Greenwood adds a different dimension to United’s right-hand side, cutting infield and operating with the sharp edges of a traditional centre-forward in staying close to Martial.
That makes him more potent than Daniel James, who can become isolated on that side by hugging the touchline, or Juan Mata, who by dropping deeper is often disconnected from the United number nine.
Let us not get carried away just yet though. Greenwood, after all, is only 18.
PIC: Mason Greenwood touches vs Bournemouth
He currently has eight league goals from an expected goals total (xG) of just 2.4, and while that is testament to his superb finishing, it is also an unsustainable figure not unlike Rashford’s in his first couple of months as a senior United player or Tammy Abraham’s at the beginning of the 2019-20 season.
Greenwood is a real talent, but he is still very young, and as such we should anticipate his form dipping at some point.
Greenwood would be better off being allowed to develop with less pressure on his shoulders as a back-up option on the right. If United are to win major honours next year, they still need Jadon Sancho on that side of the pitch.
Greenwood’s time will come. For now, he deserves space to grow outside the glare of the first 11.
Hasenhuttl shows 'Big Six' bosses what elite coaching really is
Manchester City’s 3.4 xG at St Mary’s tells us there is some truth in Pep Guardiola’s assertion his team “played really, really well”, though Southampton deserved their luck in a 1-0 win that was about far more than just grit and determination.
This was not a backs-to-the-wall performance from Ralph Hasenhuttl’s side, but rather another detailed tactical victory defined by hard pressing and diligent positioning.
Southampton are extremely well organised, with each component part drilled precisely in what they need to do, helping to maintain an energy and resolve in the face of a Man City onslaught.
James Ward-Prowse and Oriol Romeu did an excellent job sitting on top of the City midfield, making 11 interceptions between them, while the wide midfielders, Stuart Armstrong and Nathan Redmond, sat deep enough to allow Southampton’s full-backs to come infield and cut off City’s favourite passing channels.
It is telling that Southampton are second in the league for tackles made (19.2 per game) and fifth for interceptions (11.3 per game), a sign of their aggression and collective synchronicity.
Hasenhuttl has Saints playing with a sophistication that, on recent form at least, ranks him above Jose Mourinho and Frank Lampard.
Saka's new role & Arteta's high pressing catch the eye
Bukayo Saka played in yet another new position at the weekend, this time popping up on the right side of a front three, only to drop deep and become the spare man in central midfield, allowing Pierre-Emerick Aubameyang and Eddie Nketiah to drift across and make Arsenal’s shape a 3-5-2.

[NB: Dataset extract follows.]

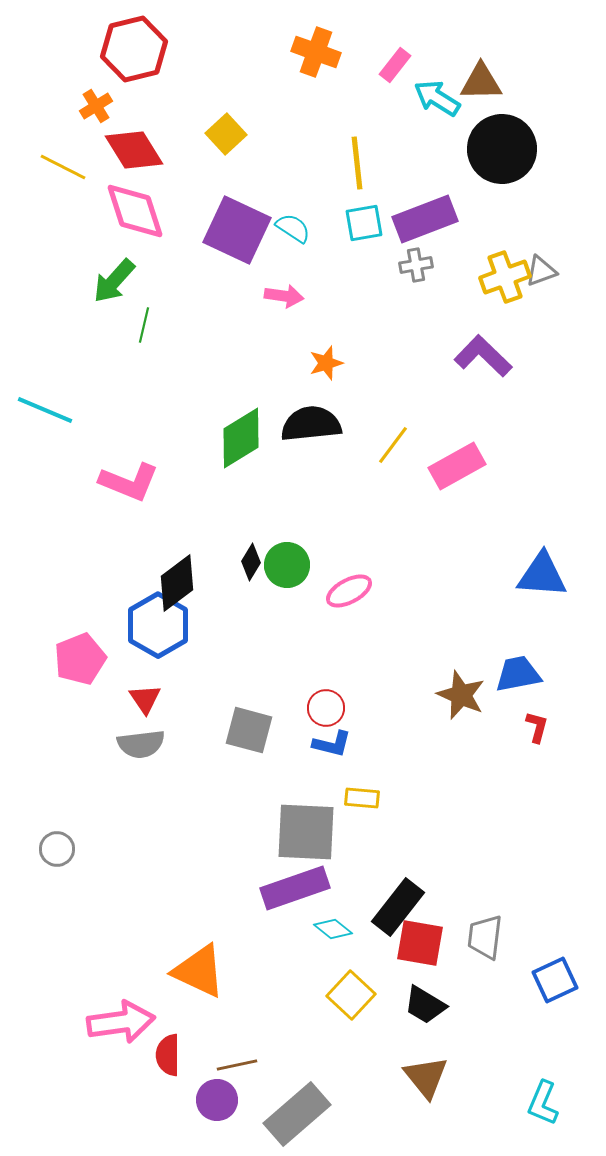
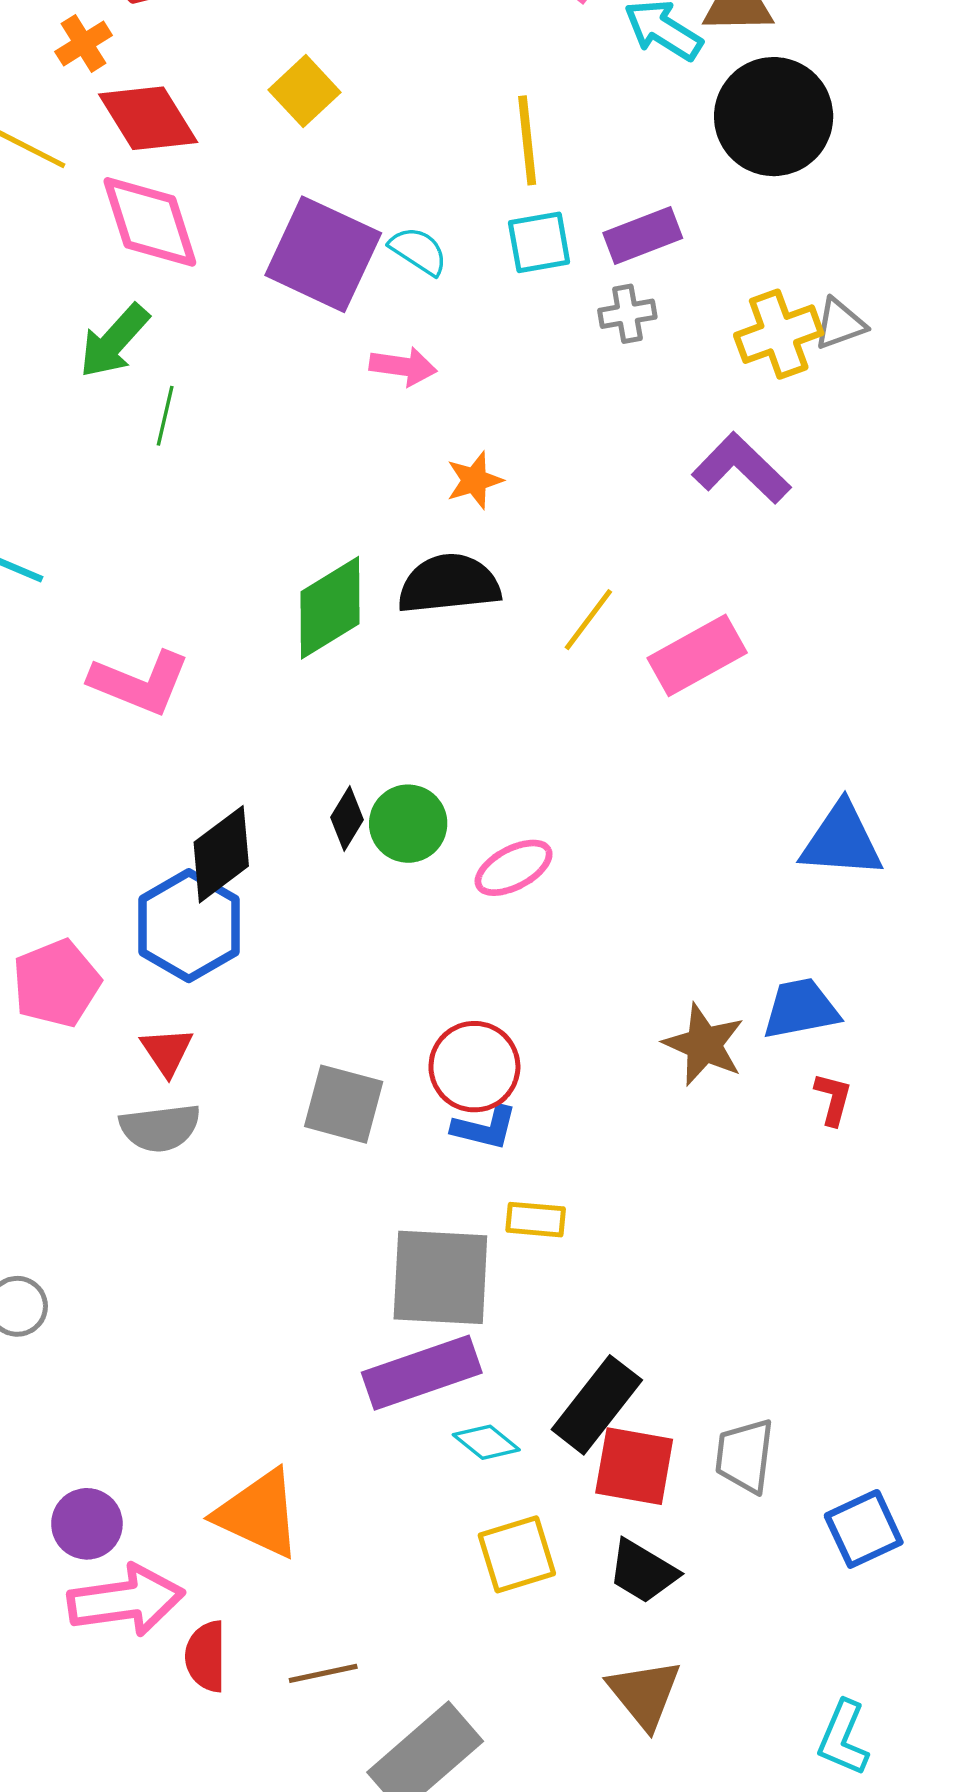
purple rectangle: (425, 219) -> (643, 236), size x0.7
red circle: (326, 708) -> (474, 1067), size x1.4
yellow square: (351, 995) -> (517, 1554), turned 30
purple circle: (217, 1100) -> (87, 1524), moved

In this column we have previously discussed Mikel Arteta’s intelligent hybrid formations. What we have not given enough attention to is how Arteta’s high pressing is coming together.
Arsenal have conceded just one goal in their last four games and 11 Premier League goals in 2020, the third fewest behind Man Utd and Man City.

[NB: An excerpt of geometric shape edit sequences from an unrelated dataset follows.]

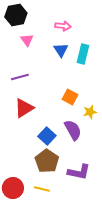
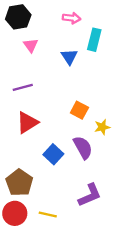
pink arrow: (63, 26) -> (72, 18), moved
cyan rectangle: (83, 54) -> (94, 40), moved
brown pentagon: (47, 161) -> (19, 183), moved
purple L-shape: (79, 172) -> (90, 195), turned -35

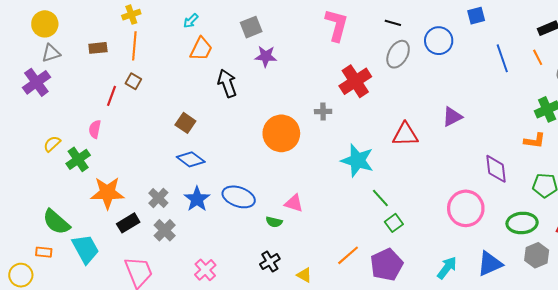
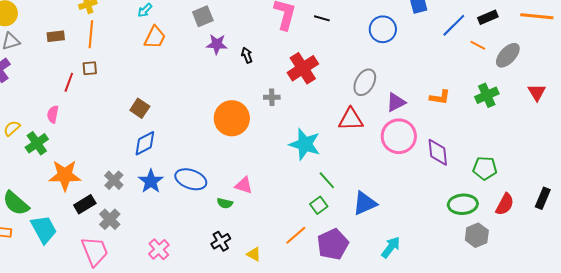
black line: (393, 23) -> (322, 18), moved
gray ellipse: (398, 54) -> (365, 82), moved
orange line: (538, 57) -> (478, 45), turned -35
blue line: (502, 58) -> (454, 25), moved, turned 64
brown square: (133, 81) -> (90, 68), turned -35
black arrow: (227, 83) -> (247, 55), moved, size x0.6
orange L-shape: (535, 141) -> (440, 97), moved
blue diamond: (191, 159) -> (145, 143), turned -64
pink circle: (466, 208) -> (399, 136), moved
green square: (394, 223) -> (319, 205), moved
gray cross: (165, 230) -> (110, 219), moved
blue triangle: (490, 264) -> (365, 203), moved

Their possession game - in an organised and compressed shape - certainly helps close out space for the opposition, and moving to three at the back has solidified central defence.
But it is high pressing that marks the biggest difference from the Unai Emery era. The forward players hound the ball while the central midfield – led by Granit Xhaka – follow up close behind, snuffing out danger and disrupting the rhythm of the opposition.

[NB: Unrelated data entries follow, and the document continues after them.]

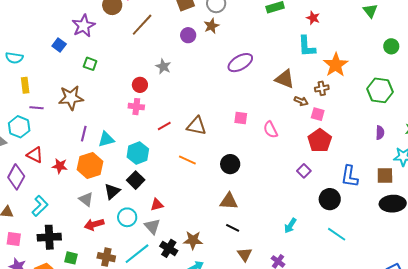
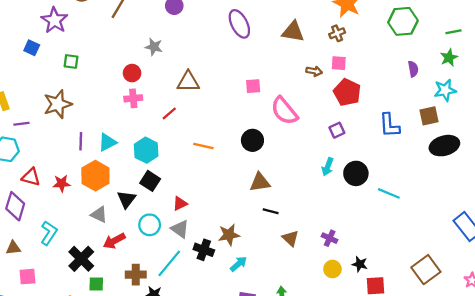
purple ellipse: (240, 63) -> (239, 24), turned -75
brown arrow: (301, 101) -> (314, 71), moved
brown triangle: (196, 126) -> (188, 82), moved
pink semicircle: (271, 130) -> (284, 111), moved, size x1.5
purple square: (304, 171) -> (337, 130), turned 32
black circle: (330, 199) -> (356, 173), moved
cyan arrow: (290, 226) -> (328, 167), moved
black cross: (49, 237) -> (81, 259), moved, turned -30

Arsenal completed an incredible 29 tackles against Wolves on Saturday, with David Luiz the only one of 16 outfield players who failed to make one.
Bruce auditioning for own job with new attacking philosophy
A decision on the proposed takeover of Newcastle is reportedly just around the corner, and if the sale is green lit then Steve Bruce’s job is under threat.
The new owners, keen to project a glamorous and attractive image for the Saudi Arabian government, will not long accept defensive or dull football - whether real or imagined.
Bruce knows the public perception of his tactics threatens his position.
That explains why Newcastle have become considerably more attacking since the restart, scoring twice as many league goals in June and July (10) as they did between January and March (five).
Bruce has shifted from an ultra-cautious 5-3-2 to a far more gung-ho 4-2-3-1, with four out-and-out forwards, only one defensive-minded central midfielder, and two flying full-backs. Bruce is going for broke.
West Ham scored twice in an entertaining end-to-end game on Sunday in which Joelinton and Allan Saint-Maximin worked well as inside forwards, joining Miguel Almiron to cut through the Irons' predictably sluggish central midfield.
However, the attacking of Emil Krafth and Javier Manquillo ultimately allowed David Moyes’s side to counterattack successfully.
Rodgers proves his worth with tactical tweaks
Against Everton in midweek Leicester City’s timid midfield, coupled with the narrowness of the Toffees, left the Foxes playing in harmless wide positions.
It is to Brendan Rodgers’ credit, then, that he threw out the system entirely against Crystal Palace in an attempt to stop the rot, deploying a surprise 4-3-1-2 that essentially inverted the midweek 4-5-1.
Rodgers' willingness to solve problems by making bold changes is what marks him out as a top coach. On this occasion, the change was just what Leicester needed to shake them out of their slumber.
After a sluggish first half, they took the lead from a low Youri Tielemans cross that left the Palace defence caught in two minds, distracted by Jamie Vardy’s run and missing Kelechi Iheanacho’s entirely.
It was simple enough, but Rodgers playing two strikers, and thus packing the box with players, led to the crucial opener in their 3-0 win.